# Instructions to follow
Filter these entries, keeping only lines that hold the word "casa".

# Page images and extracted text
**********
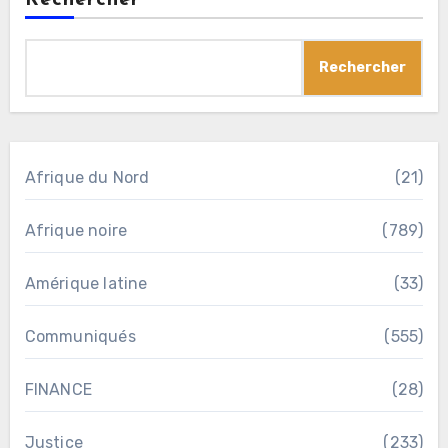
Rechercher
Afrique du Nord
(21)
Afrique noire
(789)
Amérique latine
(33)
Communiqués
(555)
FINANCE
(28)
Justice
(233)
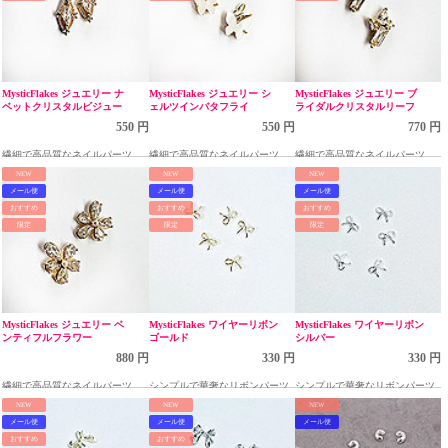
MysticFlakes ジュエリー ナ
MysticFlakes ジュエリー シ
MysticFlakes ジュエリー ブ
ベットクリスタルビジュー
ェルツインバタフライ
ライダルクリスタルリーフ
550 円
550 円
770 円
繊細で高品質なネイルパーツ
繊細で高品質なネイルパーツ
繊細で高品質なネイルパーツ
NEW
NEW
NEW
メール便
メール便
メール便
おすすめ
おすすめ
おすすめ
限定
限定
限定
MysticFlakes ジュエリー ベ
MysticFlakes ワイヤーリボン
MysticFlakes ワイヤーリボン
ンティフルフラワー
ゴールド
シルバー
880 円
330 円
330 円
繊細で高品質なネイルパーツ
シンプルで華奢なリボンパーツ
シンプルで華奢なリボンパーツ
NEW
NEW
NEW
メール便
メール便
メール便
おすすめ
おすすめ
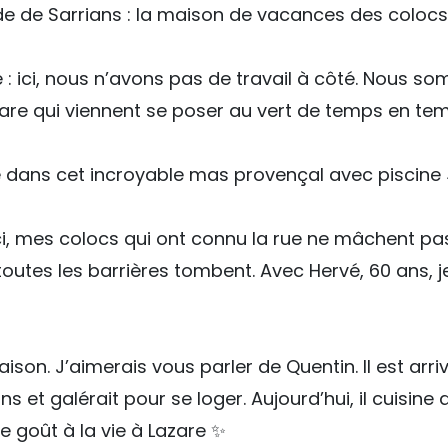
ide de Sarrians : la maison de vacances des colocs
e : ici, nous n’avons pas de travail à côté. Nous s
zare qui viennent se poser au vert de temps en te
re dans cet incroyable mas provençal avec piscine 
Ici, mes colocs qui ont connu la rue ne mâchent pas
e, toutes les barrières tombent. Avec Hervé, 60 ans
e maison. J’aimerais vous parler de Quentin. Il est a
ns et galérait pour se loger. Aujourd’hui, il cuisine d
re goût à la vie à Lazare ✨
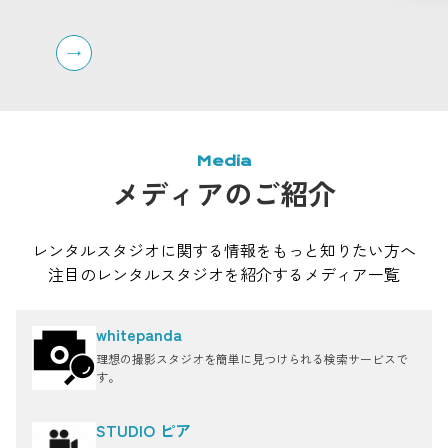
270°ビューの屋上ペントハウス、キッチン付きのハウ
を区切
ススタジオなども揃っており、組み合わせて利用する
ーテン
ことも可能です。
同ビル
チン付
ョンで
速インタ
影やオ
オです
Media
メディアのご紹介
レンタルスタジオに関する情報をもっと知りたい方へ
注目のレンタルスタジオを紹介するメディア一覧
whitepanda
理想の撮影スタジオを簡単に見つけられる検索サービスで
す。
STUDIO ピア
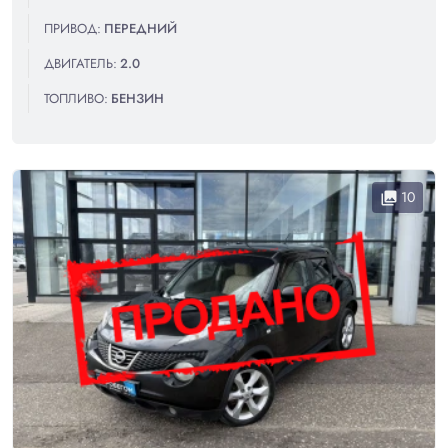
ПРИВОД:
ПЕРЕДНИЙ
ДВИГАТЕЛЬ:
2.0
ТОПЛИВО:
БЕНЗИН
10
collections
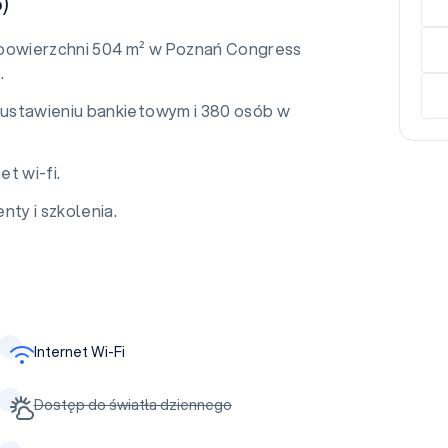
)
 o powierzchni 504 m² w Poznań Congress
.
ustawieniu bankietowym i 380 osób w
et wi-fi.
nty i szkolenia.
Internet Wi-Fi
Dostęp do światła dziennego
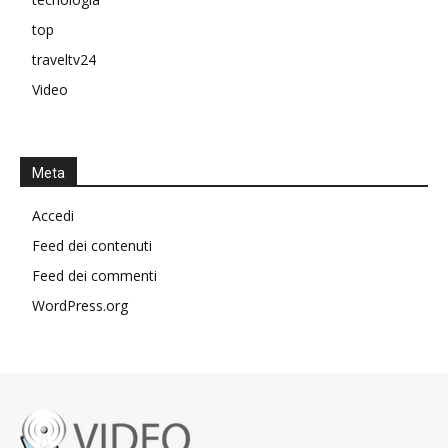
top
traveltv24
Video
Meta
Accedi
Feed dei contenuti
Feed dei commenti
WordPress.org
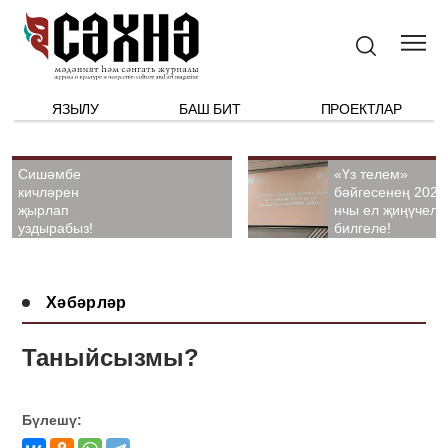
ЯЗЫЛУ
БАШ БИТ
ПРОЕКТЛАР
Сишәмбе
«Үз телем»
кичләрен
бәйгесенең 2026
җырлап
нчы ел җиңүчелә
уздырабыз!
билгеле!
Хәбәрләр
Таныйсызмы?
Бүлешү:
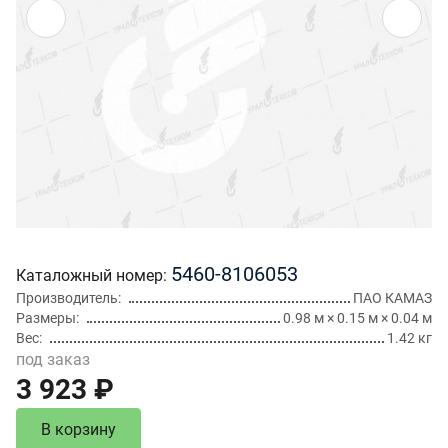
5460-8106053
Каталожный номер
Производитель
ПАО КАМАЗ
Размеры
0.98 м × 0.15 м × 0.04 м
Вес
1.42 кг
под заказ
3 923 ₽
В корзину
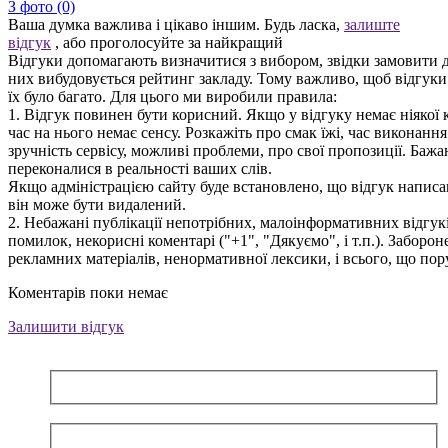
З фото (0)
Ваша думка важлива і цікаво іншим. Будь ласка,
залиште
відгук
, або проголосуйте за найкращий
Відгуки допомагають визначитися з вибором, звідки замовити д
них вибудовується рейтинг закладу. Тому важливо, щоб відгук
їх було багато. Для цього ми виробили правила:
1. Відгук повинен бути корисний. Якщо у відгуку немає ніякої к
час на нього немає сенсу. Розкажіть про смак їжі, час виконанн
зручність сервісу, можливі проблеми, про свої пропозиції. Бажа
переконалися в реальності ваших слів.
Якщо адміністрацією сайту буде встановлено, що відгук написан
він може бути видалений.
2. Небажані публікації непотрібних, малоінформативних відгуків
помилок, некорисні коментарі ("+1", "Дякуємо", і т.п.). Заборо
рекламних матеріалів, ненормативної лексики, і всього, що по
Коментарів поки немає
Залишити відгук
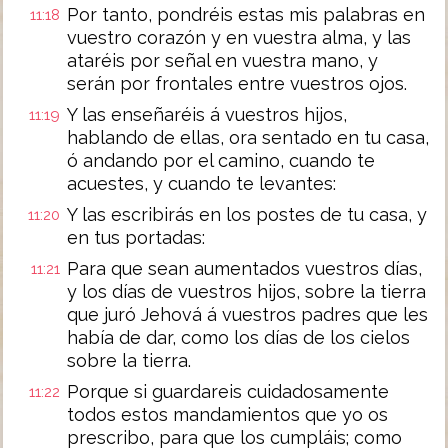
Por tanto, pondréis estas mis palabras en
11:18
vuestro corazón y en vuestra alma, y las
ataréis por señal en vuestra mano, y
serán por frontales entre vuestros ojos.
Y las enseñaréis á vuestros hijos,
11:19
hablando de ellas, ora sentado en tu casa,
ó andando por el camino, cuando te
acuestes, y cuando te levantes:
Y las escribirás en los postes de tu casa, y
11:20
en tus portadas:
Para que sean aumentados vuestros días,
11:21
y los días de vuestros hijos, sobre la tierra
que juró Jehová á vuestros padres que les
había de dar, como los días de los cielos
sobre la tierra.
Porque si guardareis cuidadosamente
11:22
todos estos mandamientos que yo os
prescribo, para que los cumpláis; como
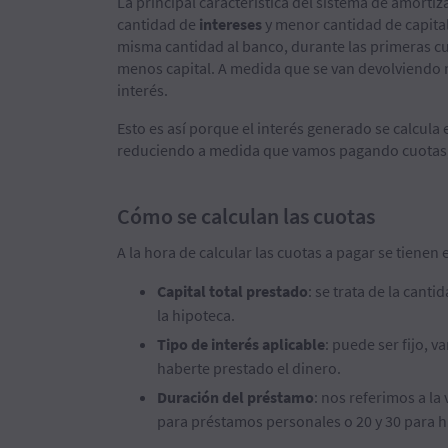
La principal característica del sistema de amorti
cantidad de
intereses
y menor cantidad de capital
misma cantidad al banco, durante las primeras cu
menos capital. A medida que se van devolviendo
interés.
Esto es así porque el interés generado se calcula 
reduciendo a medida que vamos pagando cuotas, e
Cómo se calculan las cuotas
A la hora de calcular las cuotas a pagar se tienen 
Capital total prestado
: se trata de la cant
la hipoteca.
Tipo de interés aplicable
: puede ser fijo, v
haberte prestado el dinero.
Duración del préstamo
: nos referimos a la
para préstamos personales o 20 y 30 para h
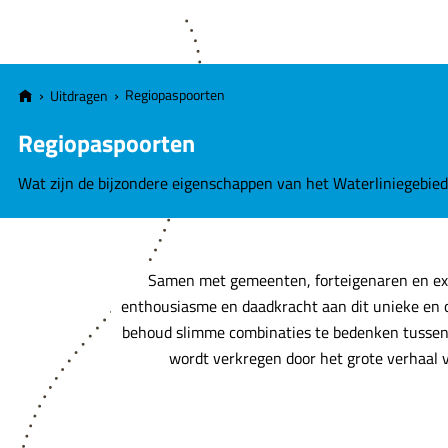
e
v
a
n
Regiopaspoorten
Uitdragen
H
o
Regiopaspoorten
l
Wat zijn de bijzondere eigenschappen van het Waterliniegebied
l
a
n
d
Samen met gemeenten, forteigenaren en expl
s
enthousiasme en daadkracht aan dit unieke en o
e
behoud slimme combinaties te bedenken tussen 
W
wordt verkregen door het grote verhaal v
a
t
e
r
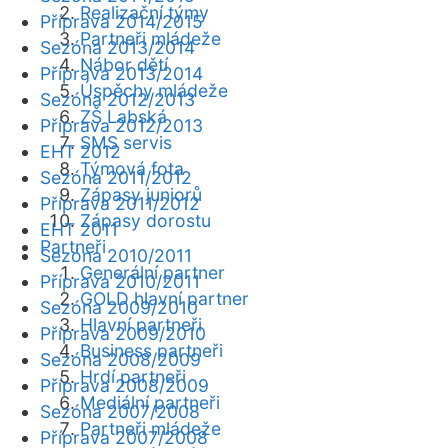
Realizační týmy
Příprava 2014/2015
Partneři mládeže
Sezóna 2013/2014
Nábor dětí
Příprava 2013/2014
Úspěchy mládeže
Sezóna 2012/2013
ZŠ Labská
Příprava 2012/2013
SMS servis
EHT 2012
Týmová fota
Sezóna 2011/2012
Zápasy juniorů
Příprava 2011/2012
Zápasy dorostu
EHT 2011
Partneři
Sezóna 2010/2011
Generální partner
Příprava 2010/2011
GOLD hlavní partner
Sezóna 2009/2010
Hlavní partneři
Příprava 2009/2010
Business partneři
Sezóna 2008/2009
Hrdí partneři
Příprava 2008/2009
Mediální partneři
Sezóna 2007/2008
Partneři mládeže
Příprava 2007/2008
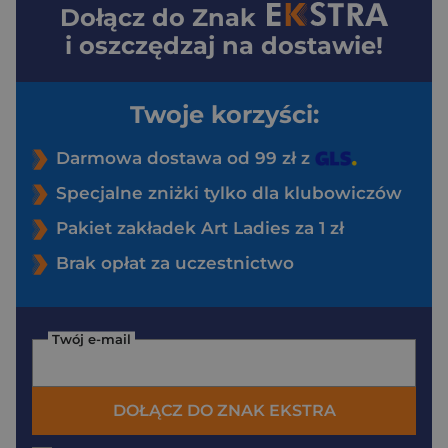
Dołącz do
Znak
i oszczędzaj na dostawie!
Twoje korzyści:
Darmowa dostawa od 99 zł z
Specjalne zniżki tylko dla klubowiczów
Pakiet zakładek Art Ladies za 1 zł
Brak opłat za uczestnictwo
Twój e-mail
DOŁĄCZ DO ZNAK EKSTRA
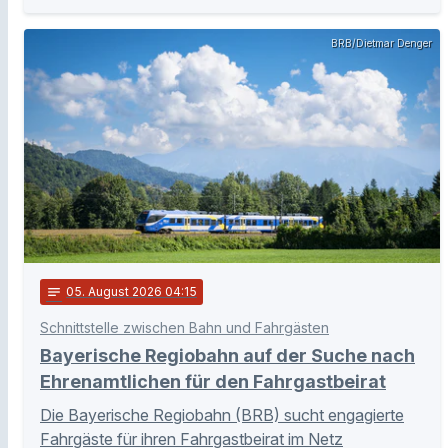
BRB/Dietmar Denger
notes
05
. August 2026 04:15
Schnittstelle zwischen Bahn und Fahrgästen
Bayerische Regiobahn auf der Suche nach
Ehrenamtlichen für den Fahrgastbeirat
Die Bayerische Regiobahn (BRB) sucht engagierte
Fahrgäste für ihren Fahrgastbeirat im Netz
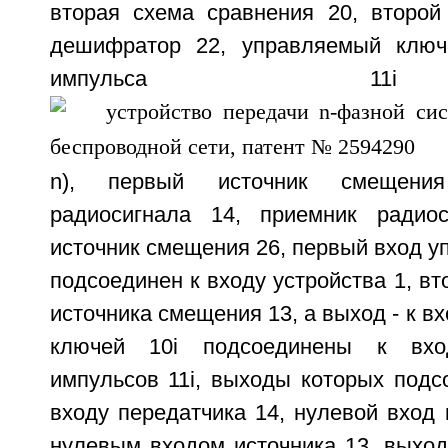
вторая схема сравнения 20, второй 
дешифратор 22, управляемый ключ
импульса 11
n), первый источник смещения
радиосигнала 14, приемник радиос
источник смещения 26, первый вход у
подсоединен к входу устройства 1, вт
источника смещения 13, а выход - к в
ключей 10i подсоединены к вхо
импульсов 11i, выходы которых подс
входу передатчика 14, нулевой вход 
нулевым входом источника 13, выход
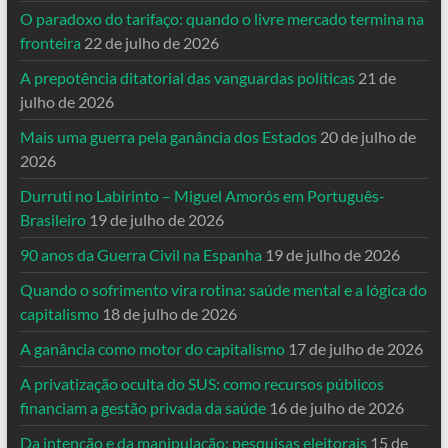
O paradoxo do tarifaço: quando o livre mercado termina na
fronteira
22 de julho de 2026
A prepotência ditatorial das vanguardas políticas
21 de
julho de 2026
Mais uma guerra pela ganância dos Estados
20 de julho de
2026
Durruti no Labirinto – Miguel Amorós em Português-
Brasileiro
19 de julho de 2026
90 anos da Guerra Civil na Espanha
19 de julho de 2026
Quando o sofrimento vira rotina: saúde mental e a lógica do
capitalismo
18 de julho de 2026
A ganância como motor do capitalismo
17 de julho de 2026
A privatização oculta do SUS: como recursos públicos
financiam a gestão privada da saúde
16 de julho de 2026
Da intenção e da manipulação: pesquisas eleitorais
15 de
**********
# Result for this task
hablando de ellas, ora sentado en tu casa,
Y las escribirás en los postes de tu casa, y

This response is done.